Def at least a rosetail! He's lovely!


----------



## tracyalexa (Mar 29, 2011)

poor betta? mine?


----------



## smellsfishie (Apr 14, 2011)

I couldn't find the feathertail in the link. I don't have any clue what they look like anyway, so was curious. tracyalexa, your avatar pic is so cute. I love the pink lips!


----------



## 1fish2fish (Sep 10, 2009)

tracyalexa.. your fish isn't a feathertail. In fact I really don't think he's even a rosetail. He's just a run of the mill HMDT with uneven edges. His rays look straight however.

The other listing is closed so the link takes you to other auctions.


----------



## nowzem (Apr 14, 2011)

Yup, sorry about that guys


----------



## tracyalexa (Mar 29, 2011)

1fish2fish said:


> tracyalexa.. your fish isn't a feathertail. In fact I really don't think he's even a rosetail. He's just a run of the mill HMDT with uneven edges. His rays look straight however.
> 
> The other listing is closed so the link takes you to other auctions.
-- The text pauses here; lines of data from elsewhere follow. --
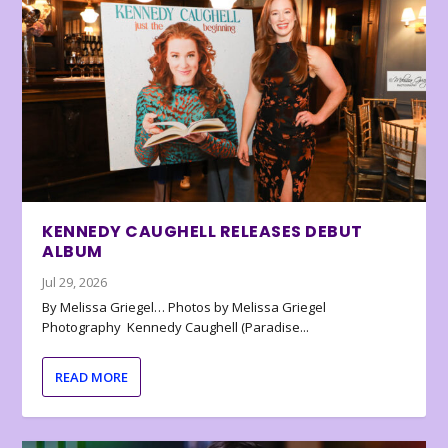
KENNEDY CAUGHELL RELEASES DEBUT
ALBUM
Jul 29, 2026
By Melissa Griegel… Photos by Melissa Griegel
Photography Kennedy Caughell (Paradise...
READ MORE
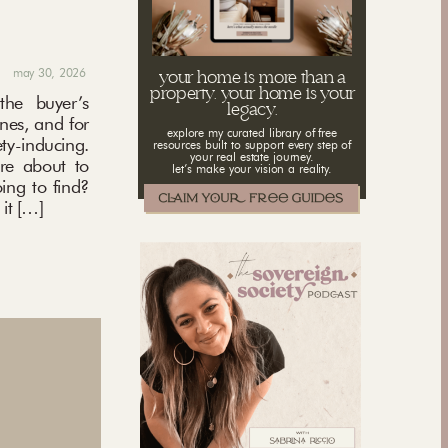
may 30, 2026
your home is more than a
property. your home is your
the buyer’s
legacy.
ones, and for
explore my curated library of free
ety-inducing.
resources built to support every step of
your real estate journey.
’re about to
let’s make your vision a reality.
ing to find?
it […]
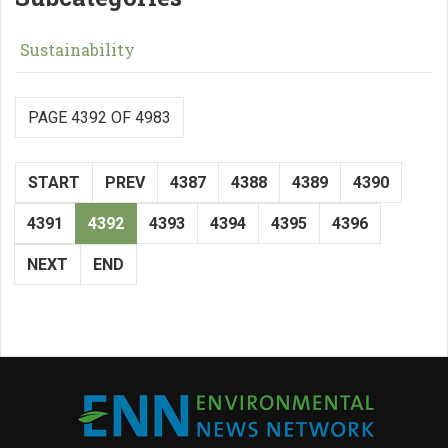
Sustainability
PAGE 4392 OF 4983
START
PREV
4387
4388
4389
4390
4391
4392
4393
4394
4395
4396
NEXT
END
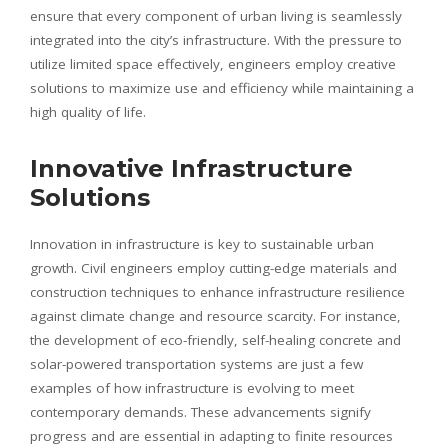
ensure that every component of urban living is seamlessly
integrated into the city’s infrastructure. With the pressure to
utilize limited space effectively, engineers employ creative
solutions to maximize use and efficiency while maintaining a
high quality of life.
Innovative Infrastructure
Solutions
Innovation in infrastructure is key to sustainable urban
growth. Civil engineers employ cutting-edge materials and
construction techniques to enhance infrastructure resilience
against climate change and resource scarcity. For instance,
the development of eco-friendly, self-healing concrete and
solar-powered transportation systems are just a few
examples of how infrastructure is evolving to meet
contemporary demands. These advancements signify
progress and are essential in adapting to finite resources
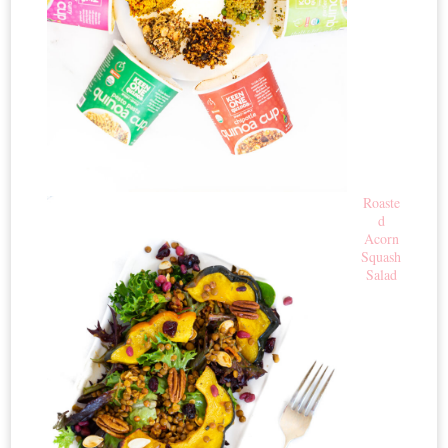
Roaste
d
Acorn
Squash
Salad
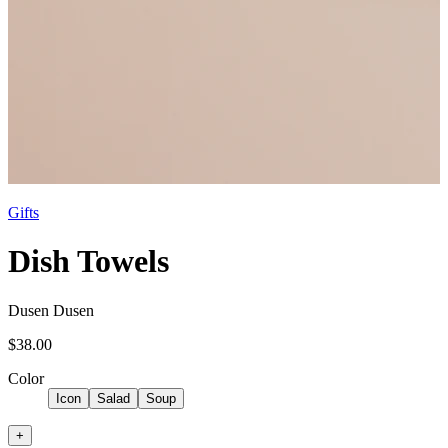
Gifts
Dish Towels
Dusen Dusen
$38.00
Color
Icon
Salad
Soup
+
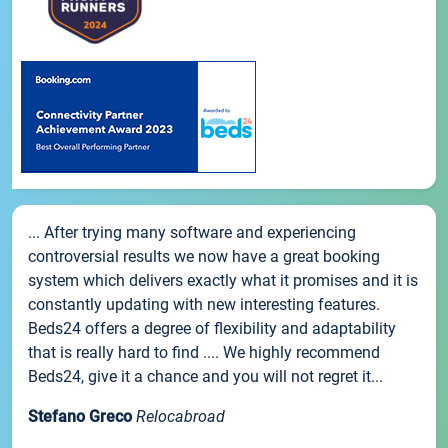
... After trying many software and experiencing
controversial results we now have a great booking
system which delivers exactly what it promises and it is
constantly updating with new interesting features.
Beds24 offers a degree of flexibility and adaptability
that is really hard to find .... We highly recommend
Beds24, give it a chance and you will not regret it...
Stefano Greco
Relocabroad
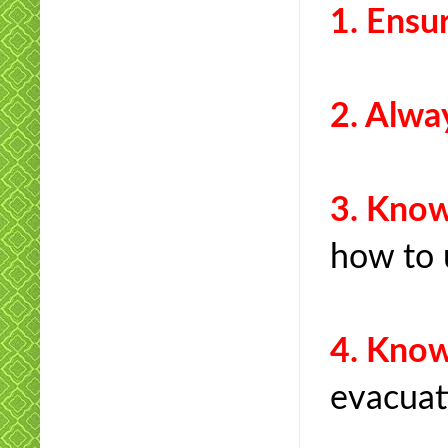
1. Ens
2. Alw
3. Kn
how to 
4. Kno
evacuat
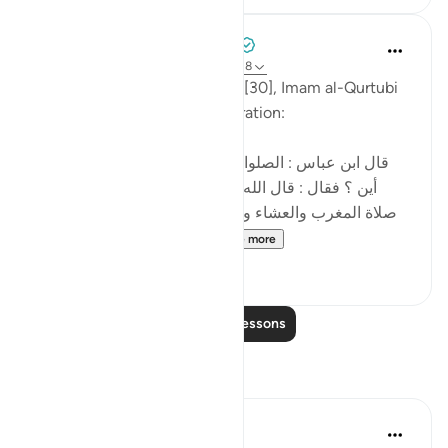
Tulayhah Tafsir Translations
5 years ago
·
Referencing
ayah 30:17-18
In his tafsir of surah al-Room [30], Imam al-Qurtubi
mentioned the following narration:
[قال ابن عباس : الصلوات الخمس في القرآن ، قيل له :
أين ؟ فقال : قال الله تعالى فسبحان الله حين تمسون
صلاة المغرب والعشاء وحين تصبحون صلاة الفجر وعشيا
العصر وحين تظهرون الظ...
See more
3
0
Read More Lessons
Reflections
R. Ebied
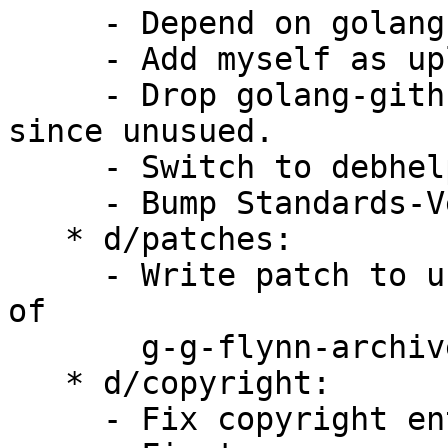
     - Depend on golang-github-google-shlex-dev.

     - Add myself as uploader.

     - Drop golang-github-maruel-panicparse-dev 
since unusued.

     - Switch to debhelper-compat and bump to 13.

     - Bump Standards-Version to 4.6.0.

   * d/patches:

     - Write patch to use g-g-google-shlex instead 
of

       g-g-flynn-archive-go-shlex.

   * d/copyright:

     - Fix copyright entries.
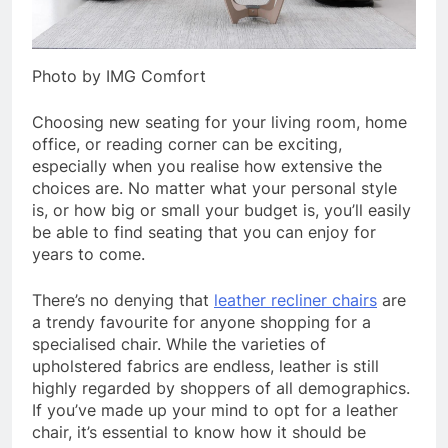
Photo by IMG Comfort
Choosing new seating for your living room, home
office, or reading corner can be exciting,
especially when you realise how extensive the
choices are. No matter what your personal style
is, or how big or small your budget is, you’ll easily
be able to find seating that you can enjoy for
years to come.
There’s no denying that
leather recliner chairs
are
a trendy favourite for anyone shopping for a
specialised chair. While the varieties of
upholstered fabrics are endless, leather is still
highly regarded by shoppers of all demographics.
If you’ve made up your mind to opt for a leather
chair, it’s essential to know how it should be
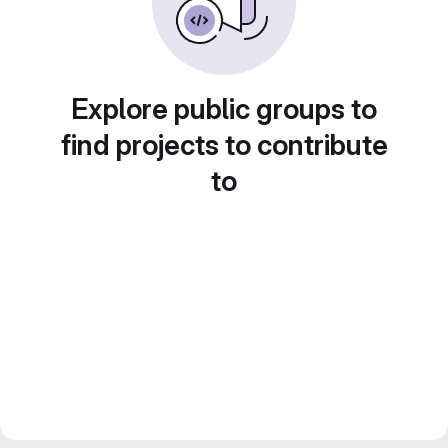
Explore public groups to
find projects to contribute
to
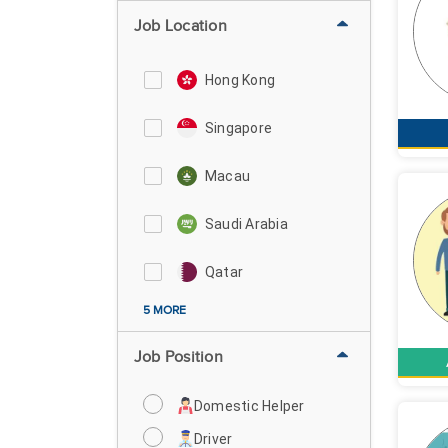
Job Location
Hong Kong
Singapore
Macau
Saudi Arabia
Qatar
5 MORE
Job Position
Domestic Helper
Driver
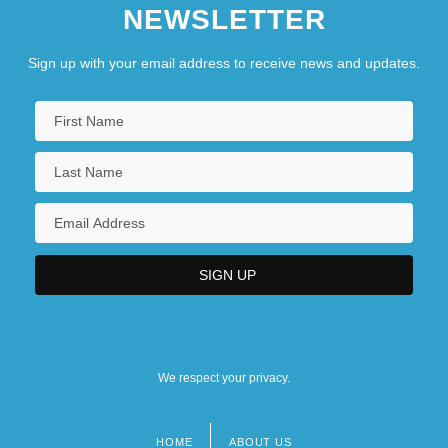
NEWSLETTER
Sign up with your email address to receive news and updates.
We respect your privacy.
HOME
ABOUT US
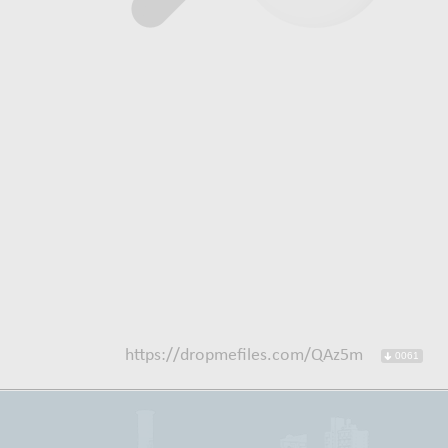
https://dropmefiles.com/QAz5m
0061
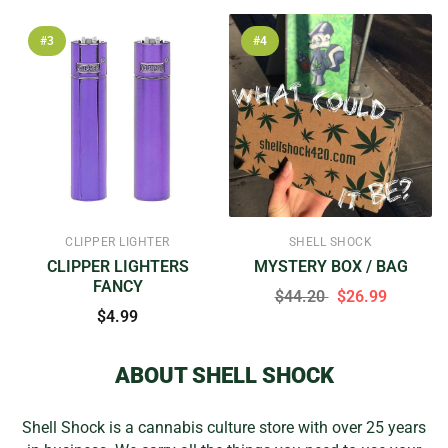
#3
#4
CLIPPER LIGHTER
SHELL SHOCK
CLIPPER LIGHTERS
MYSTERY BOX / BAG
FANCY
$44.20
$26.99
$4.99
ABOUT SHELL SHOCK
Shell Shock is a cannabis culture store with over 25 years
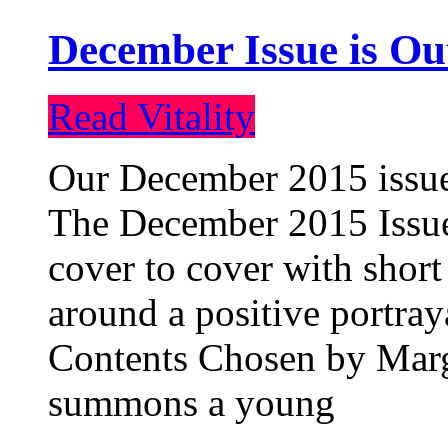
December Issue is Ou
Read Vitality
Our December 2015 issue 
The December 2015 Issue 
cover to cover with short 
around a positive portray
Contents Chosen by Marg
summons a young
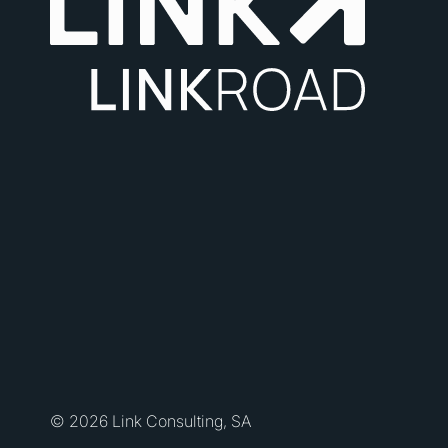
© 2026 Link Consulting, SA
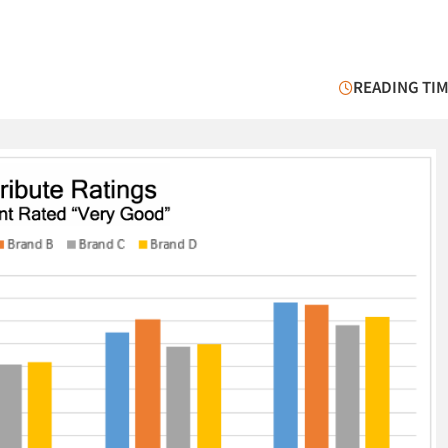
READING TIM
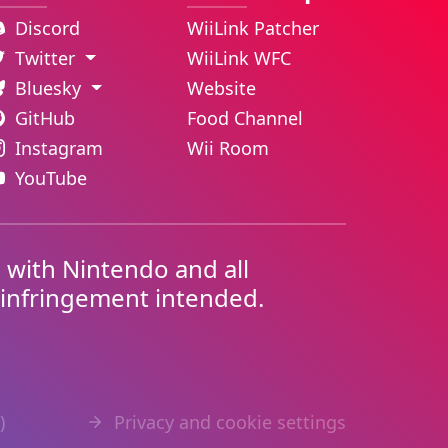
Discord
WiiLink Patcher
Twitter
WiiLink WFC
Bluesky
Website
GitHub
Food Channel
Instagram
Wii Room
YouTube
d with Nintendo and all
 infringement intended.
)
Privacy and cookie settings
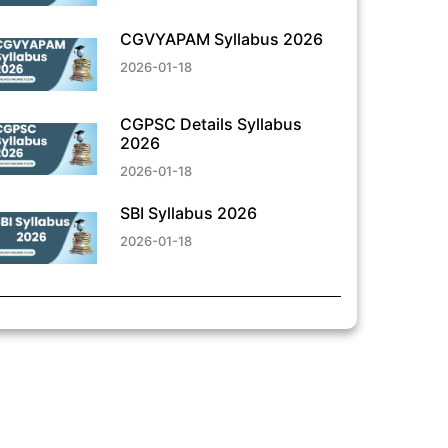
CGVYAPAM Syllabus 2026
2026-01-18
CGPSC Details Syllabus
2026
2026-01-18
SBI Syllabus 2026
2026-01-18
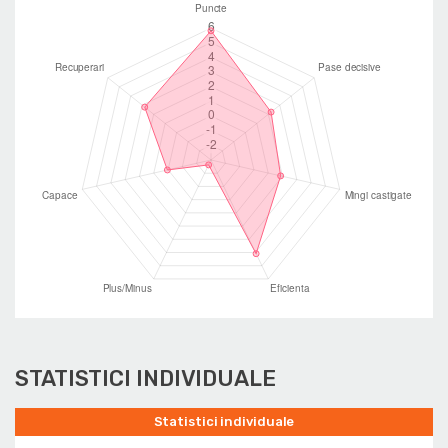
STATISTICI INDIVIDUALE
Statistici individuale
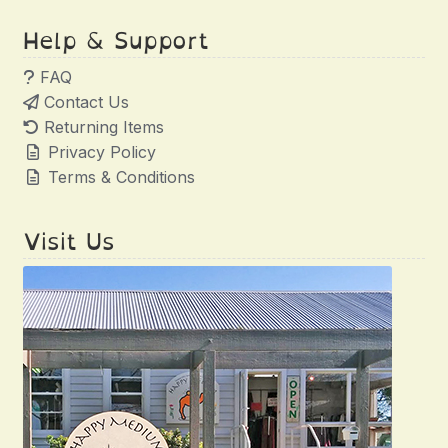
Help & Support
FAQ
Contact Us
Returning Items
Privacy Policy
Terms & Conditions
Visit Us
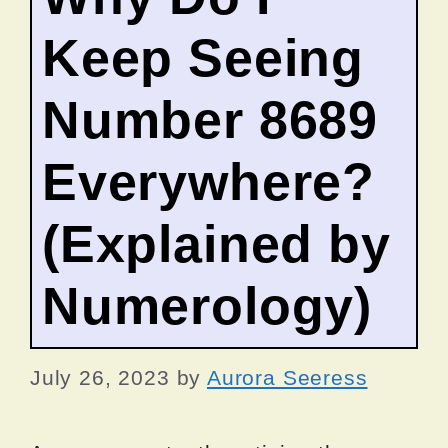
Keep Seeing
Number 8689
Everywhere?
(Explained by
Numerology)
July 26, 2023
by
Aurora Seeress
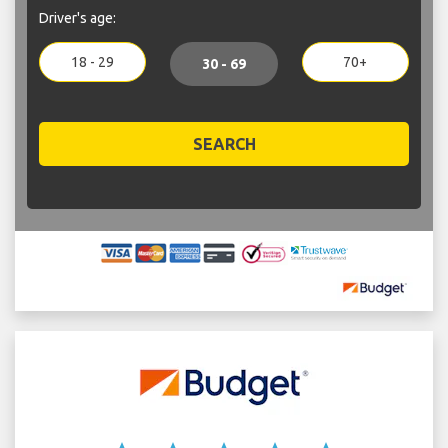
Driver's age:
18 - 29
70+
30 - 69
SEARCH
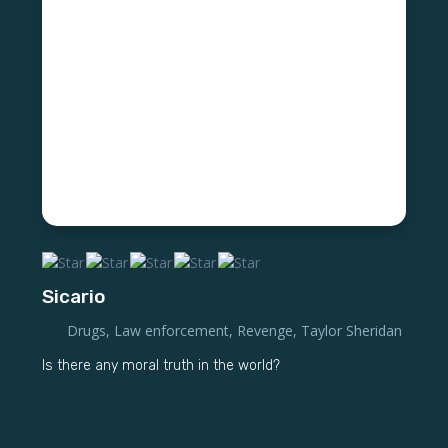
Sicario
Drugs
,
Law enforcement
,
Revenge
,
Taylor Sheridan
Is there any moral truth in the world?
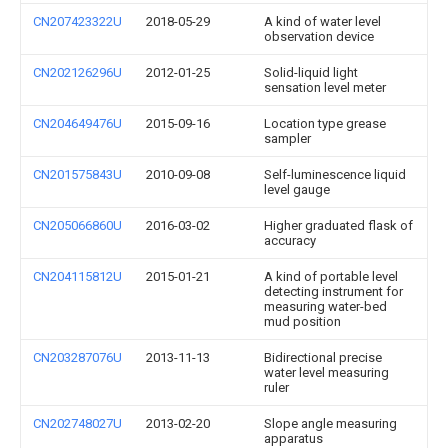
CN207423322U
2018-05-29
A kind of water level
observation device
CN202126296U
2012-01-25
Solid-liquid light
sensation level meter
CN204649476U
2015-09-16
Location type grease
sampler
CN201575843U
2010-09-08
Self-luminescence liquid
level gauge
CN205066860U
2016-03-02
Higher graduated flask of
accuracy
CN204115812U
2015-01-21
A kind of portable level
detecting instrument for
measuring water-bed
mud position
CN203287076U
2013-11-13
Bidirectional precise
water level measuring
ruler
CN202748027U
2013-02-20
Slope angle measuring
apparatus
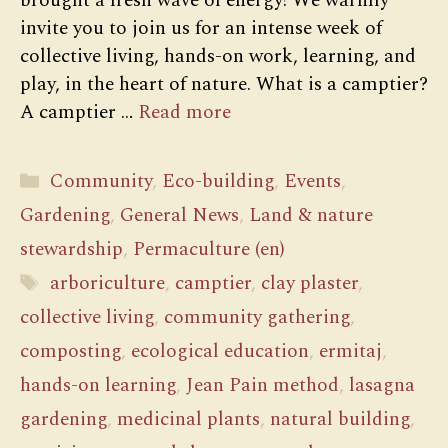
brought a fresh wave of energy! We warmly
invite you to join us for an intense week of
collective living, hands-on work, learning, and
play, in the heart of nature. What is a camptier?
A camptier …
Read more
Categories
Community
,
Eco-building
,
Events
,
Gardening
,
General News
,
Land & nature
stewardship
,
Permaculture (en)
Tags
arboriculture
,
camptier
,
clay plaster
,
collective living
,
community gathering
,
composting
,
ecological education
,
ermitaj
,
hands-on learning
,
Jean Pain method
,
lasagna
gardening
,
medicinal plants
,
natural building
,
Did you just call my beautiful baby run of the mill? :-?


----------



## 1fish2fish (Sep 10, 2009)

Uh yeah.. run of the mill.. as in a regular HMDT and not a rose tail or feather tail.


----------



## tracyalexa (Mar 29, 2011)

run of the mill is kinda insulting....he think's he's pretty special. lol


----------



## nowzem (Apr 14, 2011)

Lol


----------



## 1fish2fish (Sep 10, 2009)

Take it however you like. I'm not gonna get into an argument over syntax.


----------



## BlueHaven (Jul 17, 2010)

tracyalexa said:


> I "think" I do....what do you think?


Your betta is very pretty!
He looks a bit like my new HM. 
I'm talking about his tail shape and appearance, except mine isn't a doubletail.


----------



## tracyalexa (Mar 29, 2011)

I was obviously joking...hence the lol in my post. You are a tad too serious.


----------



## beta novice (May 9, 2010)

i ment the poor feather tail


----------



## smellsfishie (Apr 14, 2011)

OK, so can someone explain to me what a feathertail looks like? Or a rosetail for that matter? And who is coming up with these names? haha


----------



## kpullen89 (Feb 11, 2010)

tracyalexa - your fish is NOT run of the mill, he is gorgeous!!  I'm sorry some people on here are so negative and don't have anything to do but post things like that.


----------



## Emmalea (Jan 23, 2011)

Chill guys, 1fish2fish was just being honest.
No need to get upset about it, she didn't call your fish ugly or anything.


----------



## turtle10 (Dec 30, 2010)

kpullen89 said:


> tracyalexa - your fish is NOT run of the mill, he is gorgeous!!  I'm sorry some people on here are so negative and don't have anything to do but post things like that.


???

They weren't being negative. Run of the mill means it is something common that you can easily find, like HMDTs. It isn't offensive, it is just a fact. I have a HMDT as well, and as special as I think he is, there is nothing especially unique or exceptional about him, hence he is "run of the mill" too.


----------



## kpullen89 (Feb 11, 2010)

Whoa, I'm not getting dramatic here, just making a comment. I simply don't agree with what certain people have said and I have the right to post that.


----------



## bearwithfish (Sep 29, 2009)

this is the kind of thing that makes me truly dislike txt!!! one word in a varying context has created a debate that is truly foolish IMO.... run of the mill - defined as ordinary and common... no one was being derogatory and yet many participants feel they need to make a small contribution regarding a word and this turns into a larger argument.... you fish is very pretty and no one argues that point .... and just for the fun of my typical statements if you felt like something off was said why would you give any one on the internet the power to make you respond? hmm? come on folks you all know where i am going with this ..... back to the topic at hand i could not follow your link but looked up the fish in question and they are very beautiful....tell usmore about them....


----------



## nowzem (Apr 14, 2011)

Sorry, I feel that the thread has gotten snarky and was kind of avoiding it!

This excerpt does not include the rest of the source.